I'm building a device with a battery life of at least one year. The options are to use alkaline batteries or lithium ion (with appropriate capacity). I suppose the self-discharge of both batteries is small enough for this use. The lithium ion battery lifetime is usually measured in cycles, however I suppose in this case the shelf/calendar life is the limiting factor. I've tried searching some shelf life numbers for lithium ion, but it seems the value is 1-10 years depending on the source, also I haven't found any datasheets stating the shelf life (searched for some Samsung, Panasonic and LG 18650 cell datasheets as a reference).

  1. How/where could one estimate/find performance of the lithium ion battery in this case?

The main reason to use a lithium ion battery in this device is that it can be slim compared to for example AAA batteries. However I cannot even come up with any commercial device (for comparison) that would have such battery life with a lithium ion battery. The batteries and required charging chips are rather unexpensive in my opinion. Now that I think of it, I haven't been able to find reliable source for the self-discharge either, some sources state ~2% and some 10% and the datasheets state nothing.

  1. Why would one not make a device with one year battery life using lithium ion batteries? Is the reason perhaps the combination of vague shelf life, vague self-discharge and slightly higher cost?

  2. Is there any research on how much battery life a device with a non-rechargeable battery should have from the usability point of view? (slightly unrelated)

  • \$\begingroup\$ Normally, I check the information on batteryuniversity.com/learn.
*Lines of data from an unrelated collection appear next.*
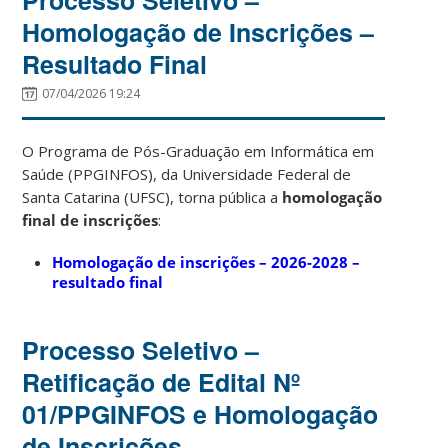
Homologação de Inscrições –
Resultado Final
07/04/2026 19:24
O Programa de Pós-Graduação em Informática em
Saúde (PPGINFOS), da Universidade Federal de
Santa Catarina (UFSC), torna pública a
homologação
final de inscrições
:
Homologação de inscrições – 2026-2028 –
resultado final
Processo Seletivo –
Retificação de Edital Nº
01/PPGINFOS e Homologação
de Inscrições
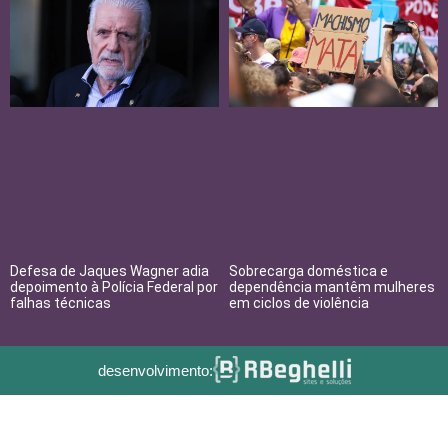
Defesa de Jaques Wagner adia
Sobrecarga doméstica e
depoimento à Polícia Federal por
dependência mantêm mulheres
falhas técnicas
em ciclos de violência
desenvolvimento:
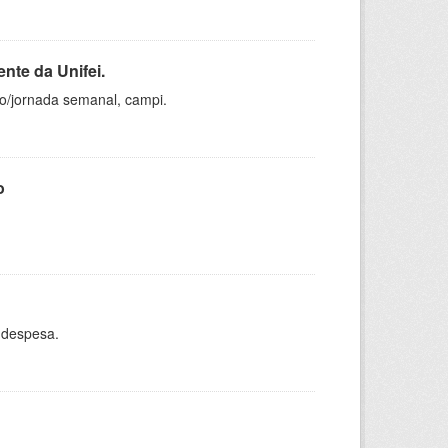
nte da Unifei.
ho/jornada semanal, campi.
o
 despesa.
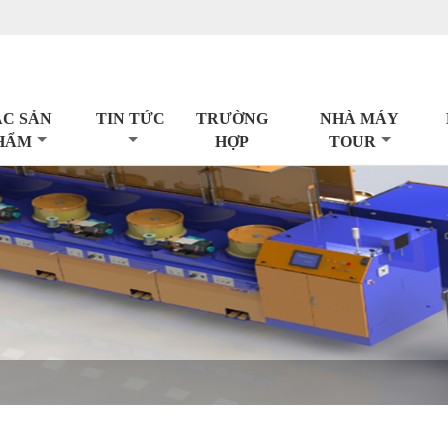
C SẢN
TIN TỨC
TRƯỜNG
NHÀ MÁY
HẨM
HỢP
TOUR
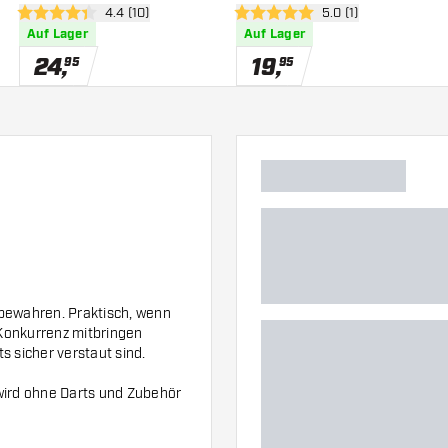
h öffnen
Bewertungsbereich öffnen
4.4 (10)
Bewertungsbereich 
5.0 (1)
4.4 Bewertungssterne
5 Bewertungssterne
Auf Lager
Auf Lager
24
,
19
,
95
95
fbewahren. Praktisch, wenn
r Konkurrenz mitbringen
s sicher verstaut sind.
ird ohne Darts und Zubehör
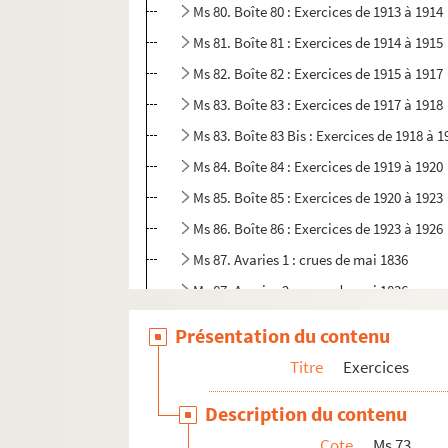
Ms 80. Boîte 80 : Exercices de 1913 à 1914
Ms 81. Boîte 81 : Exercices de 1914 à 1915
Ms 82. Boîte 82 : Exercices de 1915 à 1917
Ms 83. Boîte 83 : Exercices de 1917 à 1918
Ms 83. Boîte 83 Bis : Exercices de 1918 à 1
Ms 84. Boîte 84 : Exercices de 1919 à 1920
Ms 85. Boîte 85 : Exercices de 1920 à 1923
Ms 86. Boîte 86 : Exercices de 1923 à 1926
Ms 87. Avaries 1 : crues de mai 1836
Ms 87. Avaries 2 : crues de mai 1836
Ms 87. Avaries 3 : crues de mai 1836
Présentation du contenu
Ms 87. Avaries 4 : crues de mai 1836
Titre
Exercices
Ms 88. Petites Rivières 1 : Révolution de 
Description du contenu
Ms 88. Petites Rivières 2 : de 1834 à 1845
Cote
Ms 73
Ms 88. Petites Rivières 3 : de 1845 à 1849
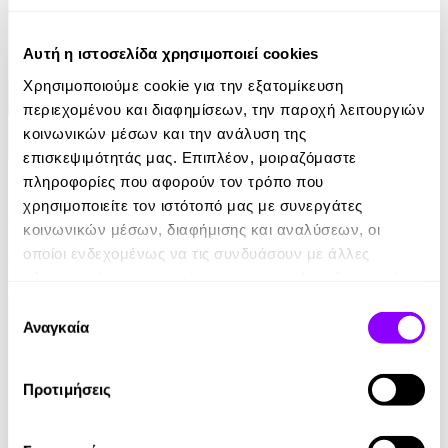
Αυτή η ιστοσελίδα χρησιμοποιεί cookies
Χρησιμοποιούμε cookie για την εξατομίκευση
περιεχομένου και διαφημίσεων, την παροχή λειτουργιών
κοινωνικών μέσων και την ανάλυση της
επισκεψιμότητάς μας. Επιπλέον, μοιραζόμαστε
eBook
πληροφορίες που αφορούν τον τρόπο που
χρησιμοποιείτε τον ιστότοπό μας με συνεργάτες
Ελέφαντας
κοινωνικών μέσων, διαφήμισης και αναλύσεων, οι
Ρέιμοντ Κάρβερ
οποίοι ενδεχομένως να τις συνδυάσουν με άλλες
πληροφορίες που τους έχετε παραχωρήσει ή τις οποίες
7.99€
έχουν συλλέξει σε σχέση με την από μέρους σας χρήση
Επιλογή
των υπηρεσιών τους.
Αναγκαία
συγκατάθεσης
Προτιμήσεις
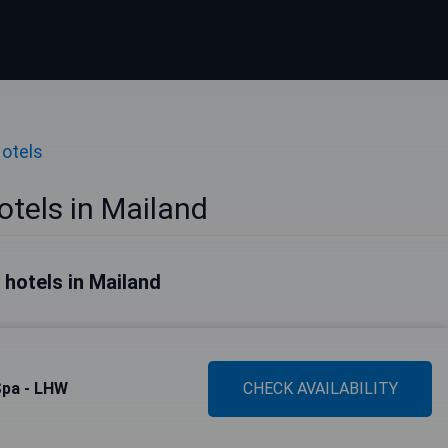
Hotels
otels in Mailand
 hotels in Mailand
Spa - LHW
CHECK AVAILABILITY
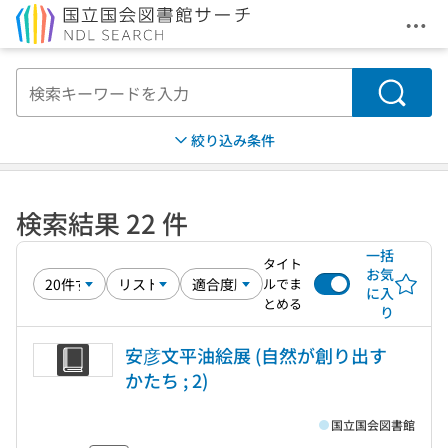
メニ
本文へ移動
検索
絞り込み条件
検索結果 22 件
一括
タイト
お気
ルでま
に入
とめる
り
安彦文平油絵展 (自然が創り出す
かたち ; 2)
国立国会図書館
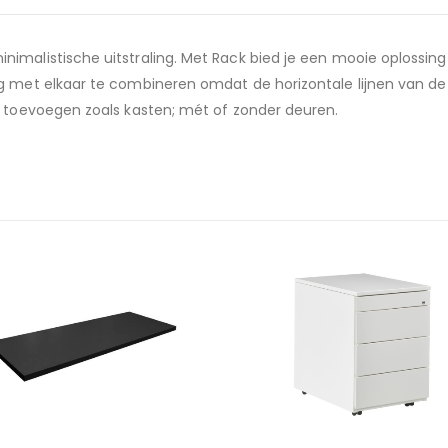
imalistische uitstraling. Met Rack bied je een mooie oplossing
 met elkaar te combineren omdat de horizontale lijnen van de l
n toevoegen zoals kasten; mét of zonder deuren.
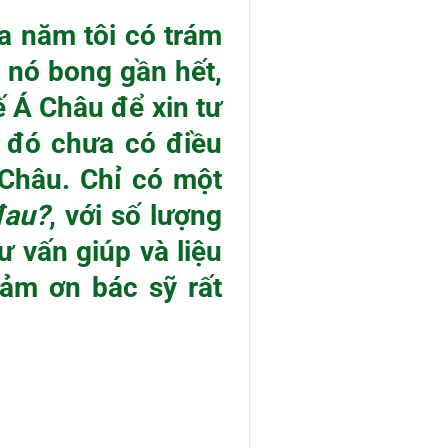
a năm tôi có trám
 nó bong gần hết,
ế Á Châu để xin tư
c đó chưa có điều
 Châu. Chỉ có một
đau?
, với số lượng
 vấn giúp và liệu
ảm ơn bác sỹ rất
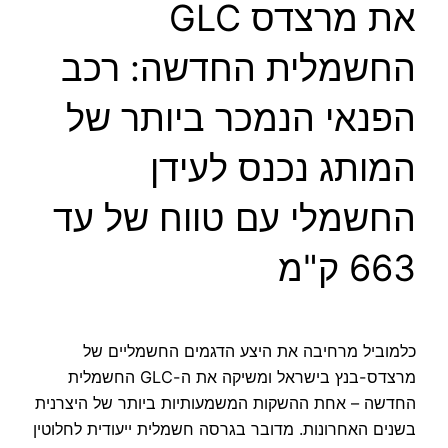
את מרצדס GLC
החשמלית החדשה: רכב
הפנאי הנמכר ביותר של
המותג נכנס לעידן
החשמלי עם טווח של עד
663 ק"מ
כלמוביל מרחיבה את היצע הדגמים החשמליים של
מרצדס-בנץ בישראל ומשיקה את ה-GLC החשמלית
החדשה – אחת ההשקות המשמעותיות ביותר של היצרנית
בשנים האחרונות. מדובר בגרסה חשמלית ייעודית לחלוטין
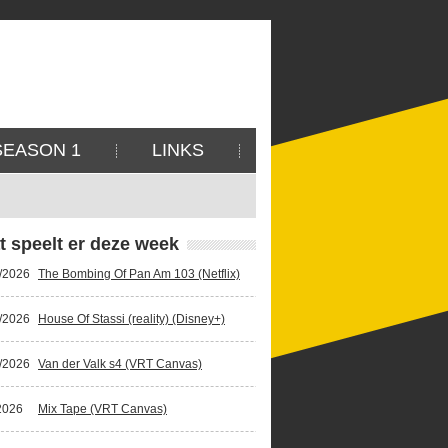
SEASON 1
LINKS
t speelt er deze week
/2026
The Bombing Of Pan Am 103 (Netflix)
/2026
House Of Stassi (reality) (Disney+)
/2026
Van der Valk s4 (VRT Canvas)
2026
Mix Tape (VRT Canvas)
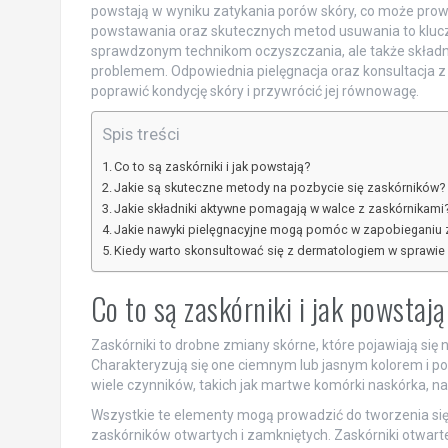
powstają w wyniku zatykania porów skóry, co może prowa
powstawania oraz skutecznych metod usuwania to klucz do
sprawdzonym technikom oczyszczania, ale także skład
problemem. Odpowiednia pielęgnacja oraz konsultacj
poprawić kondycję skóry i przywrócić jej równowagę.
Spis treści
Co to są zaskórniki i jak powstają?
Jakie są skuteczne metody na pozbycie się zaskórników?
Jakie składniki aktywne pomagają w walce z zaskórnikami
Jakie nawyki pielęgnacyjne mogą pomóc w zapobieganiu
Kiedy warto skonsultować się z dermatologiem w sprawie
Co to są zaskórniki i jak powstaj
Zaskórniki to drobne zmiany skórne, które pojawiają się 
Charakteryzują się one ciemnym lub jasnym kolorem i po
wiele czynników, takich jak martwe komórki naskórka, 
Wszystkie te elementy mogą prowadzić do tworzenia si
zaskórników otwartych i zamkniętych. Zaskórniki otwart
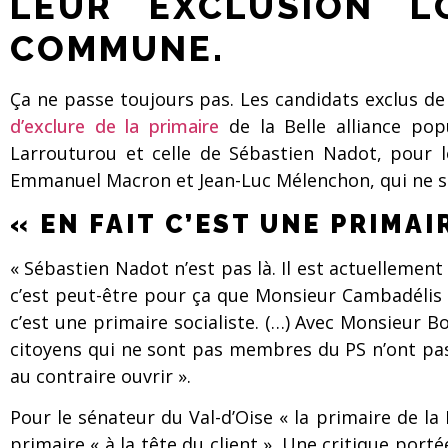
LEUR EXCLUSION L
COMMUNE.
Ça ne passe toujours pas. Les candidats exclus d
d’exclure de la primaire
de la Belle alliance po
Larrouturou et celle de Sébastien Nadot, pour 
Emmanuel Macron et Jean-Luc Mélenchon, qui ne 
« EN FAIT C’EST UNE PRIMAI
« Sébastien Nadot n’est pas là. Il est actuellement 
c’est peut-être pour ça que Monsieur Cambadélis n’e
c’est une primaire socialiste. (…) Avec Monsieur B
citoyens qui ne sont pas membres du PS n’ont pas le
au contraire ouvrir ».
Pour le sénateur du Val-d’Oise « la primaire de la 
primaire « à la tête du client ». Une critique por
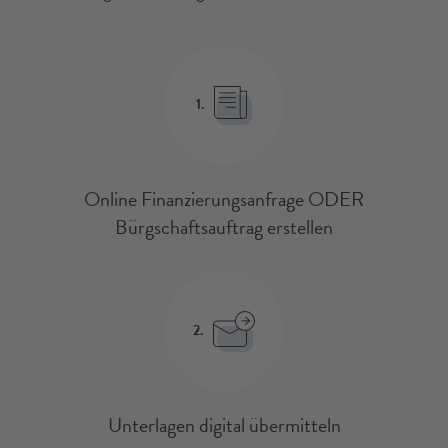
1.
Online Finanzierungsanfrage ODER
Bürgschaftsauftrag erstellen
2.
Unterlagen digital übermitteln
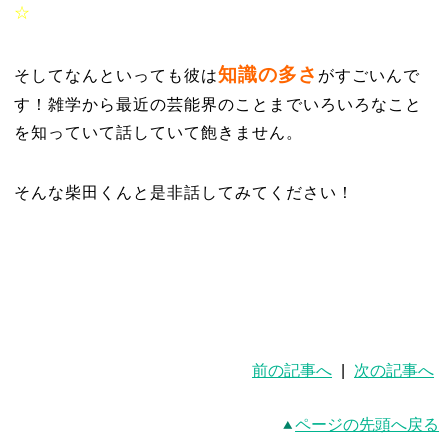
☆
知識の多さ
そしてなんといっても彼は
がすごいんで
す！雑学から最近の芸能界のことまでいろいろなこと
を知っていて話していて飽きません。
そんな柴田くんと是非話してみてください！
前の記事へ
|
次の記事へ
ページの先頭へ戻る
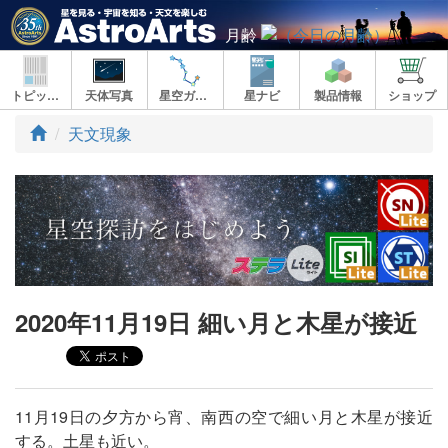
月齢
トピックス
天体写真
星空ガイド
星ナビ
製品情報
ショップ
ト
天文現象
ッ
プ
2020年11月19日 細い月と木星が接近
11月19日の夕方から宵、南西の空で細い月と木星が接近
する。土星も近い。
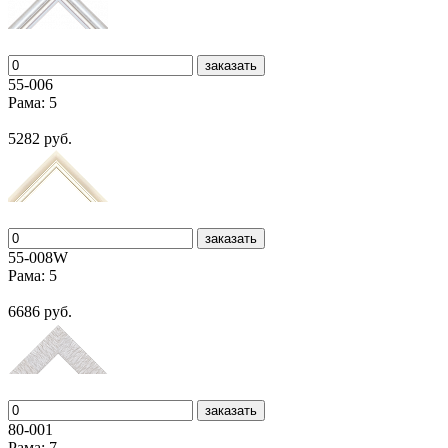
заказать
55-006
Рама: 5
5282 руб.
заказать
55-008W
Рама: 5
6686 руб.
заказать
80-001
Рама: 7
They have a lot of detailed information, although not everything you might want to know. \$\endgroup\$ Commented Apr 15, 2020 at 9:46
  • \$\begingroup\$ The info I found on the batteryuniversity is that rechargeable lithium ion should work for 300-500 cycles, has a self-discharge rate of 1-2% and has an "extend shelf-life" whatever that means. With this spec my device should work for 200+ years assuming it's recharged when the battery gets empty. (I don't believe it will) \$\endgroup\$ Commented Apr 15, 2020 at 10:29

2 Answers 2

  1. Start with the manufacturers datasheet (if it does not exist, try emailing them, sometimes they just don't have it in an obvious location), this should include things like discharge cruves at different loads, ESR vs temperature, and other data that can help you plan for your exact device (small lithium like CR2320's ESR shoots up like a cliff when the temperature gets too low), be aware these values will be similar but not exact between similar size, capacity and C rating batteries, e.g. https://data.energizer.com/pdfs/lithiumcoin_appman.pdf

Take these graphs and work with them to make a calculator, I have made on for most of my previous projects in excel, decide on a clock speed, then from there enter in the expected power consumption values and work from there, its usually along the lines of (mode1 current * time in mode1 + mode2 current * time in mode2 + sleep current * sleep time between wakeup)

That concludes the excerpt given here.